This is a great twist on tacos. These Mexican sweet potato boats are recipe oil-free and gluten-free.
You will need:
Time: 30 minutes
2 large boiled grilled sweet potatoes
1/2 onion finely diced
1 tomato roughly chopped
1 Tablespoon of fresh lemon juice
A crack of pepper and salt
1 1/2 Tomatoes roughly chopped
1 onion roughly chopped
1 teaspoon of smoked paprika
1 tablespoon of tomato paste
1/2 teaspoon of garlic
2 teaspoons of sweetener of your choice(I used Xylitol)
1/4 cup of sweet corn
1/4 cup of cooked black bean
For the recipe for the vegan mozzarella go here
For the vegan cream cheese go here
Boil or grill your sweet potatoes.
Start with your cooked salsa. Sauté the onions on medium heat in a pan with a touch of water. Add the rest of the cooked salsa ingredients and cook until the tomato and onions have softened.

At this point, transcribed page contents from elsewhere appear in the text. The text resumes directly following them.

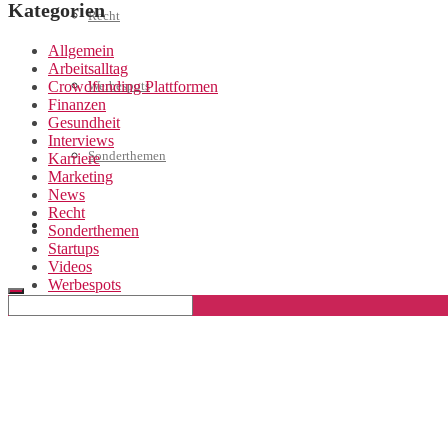
Kategorien
Recht
Allgemein
Arbeitsalltag
Crowdfunding Plattformen
Werbespots
Finanzen
Gesundheit
Interviews
Sonderthemen
Karriere
Marketing
News
Recht
Geschäftskonto eröffnen
Sonderthemen
Startups
Videos
Werbespots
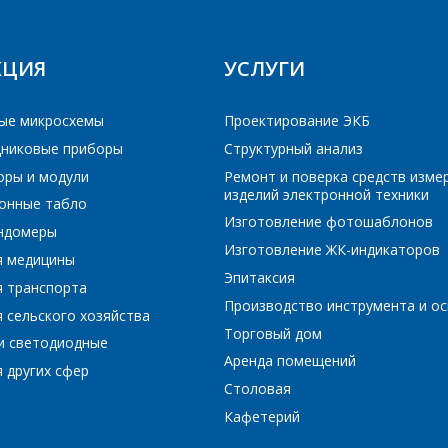
КЦИЯ
УСЛУГИ
ые микросхемы
Проектирование ЭКБ
никовые приборы
Структурный анализ
оры и модули
Ремонт и поверка средств изме
изделий электронной техники
онные табло
Изготовление фотошаблонов
ундомеры
Изготовление ЖК-индикаторов
я медицины
Эпитаксия
я транспорта
Производство инструмента и ос
 сельского хозяйства
Торговый дом
и светодиодные
Аренда помещений
 других сфер
Столовая
Кафетерий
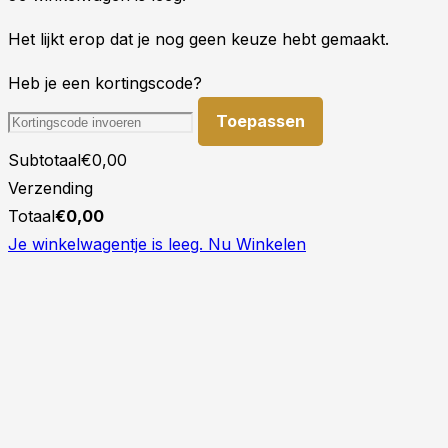
Het lijkt erop dat je nog geen keuze hebt gemaakt.
Heb je een kortingscode?
Toepassen
Subtotaal
€
0,00
Verzending
Totaal
€
0,00
Je winkelwagentje is leeg. Nu Winkelen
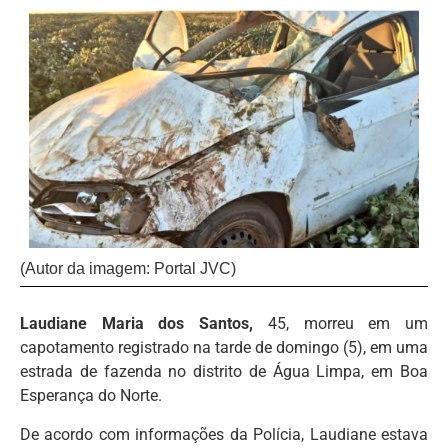
(Autor da imagem: Portal JVC)
Laudiane Maria dos Santos,
45, morreu em um
capotamento registrado na tarde de domingo (5), em uma
estrada de fazenda no distrito de Água Limpa, em Boa
Esperança do Norte.
De acordo com informações da Polícia, Laudiane estava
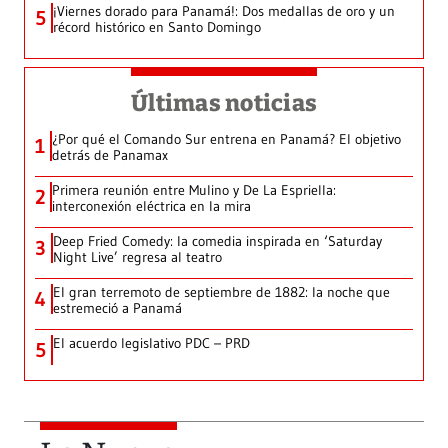
¡Viernes dorado para Panamá!: Dos medallas de oro y un
5
récord histórico en Santo Domingo
Últimas noticias
¿Por qué el Comando Sur entrena en Panamá? El objetivo
1
detrás de Panamax
Primera reunión entre Mulino y De La Espriella:
2
interconexión eléctrica en la mira
Deep Fried Comedy: la comedia inspirada en ‘Saturday
3
Night Live’ regresa al teatro
El gran terremoto de septiembre de 1882: la noche que
4
estremeció a Panamá
El acuerdo legislativo PDC – PRD
5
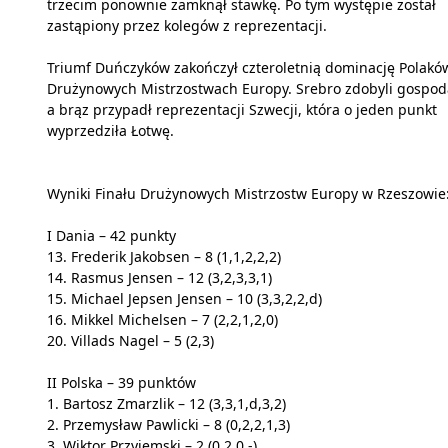
trzecim ponownie zamknął stawkę. Po tym występie został
zastąpiony przez kolegów z reprezentacji.
Triumf Duńczyków zakończył czteroletnią dominację Polakó
Drużynowych Mistrzostwach Europy. Srebro zdobyli gospod
a brąz przypadł reprezentacji Szwecji, która o jeden punkt
wyprzedziła Łotwę.
Wyniki Finału Drużynowych Mistrzostw Europy w Rzeszowie
I Dania – 42 punkty
13. Frederik Jakobsen – 8 (1,1,2,2,2)
14. Rasmus Jensen – 12 (3,2,3,3,1)
15. Michael Jepsen Jensen – 10 (3,3,2,2,d)
16. Mikkel Michelsen – 7 (2,2,1,2,0)
20. Villads Nagel – 5 (2,3)
II Polska – 39 punktów
1. Bartosz Zmarzlik – 12 (3,3,1,d,3,2)
2. Przemysław Pawlicki – 8 (0,2,2,1,3)
3. Wiktor Przyjemski – 2 (0,2,0,-)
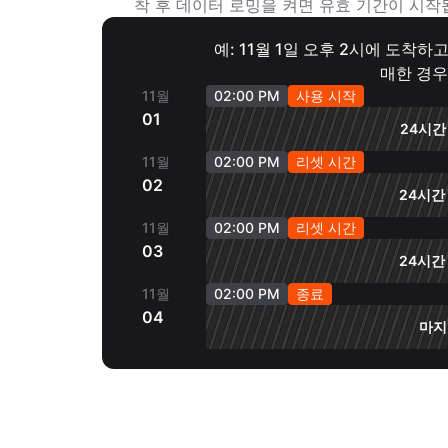
착 후 데이터 로밍을 켜면 유효 기간이 시작
예: 11월 1일 오후 2시에 도착하
매한 경우
11월
02:00 PM
사용 시작
01
24시간 
11월
02:00 PM
리셋 시간
02
24시간 
11월
02:00 PM
리셋 시간
03
24시간 
11월
02:00 PM
종료
04
마지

Mix together the chopped onions and tomato for the raw salsa and add the lemon juice and salt and pepper.
Slice the potatoes in half vertically but not all the way through.
Place 1 tablespoon of the following into each potato. 1 Tablespoon of the cooked salsa topped with 1 tablespoon of the corn and 1 tablespoon of the black beans. Top off with the raw salsa and 1 more tablespoon of the cooked salsa.
Sprinkle of some fresh coriander and vegan mozzarella cream cheese and enjoy.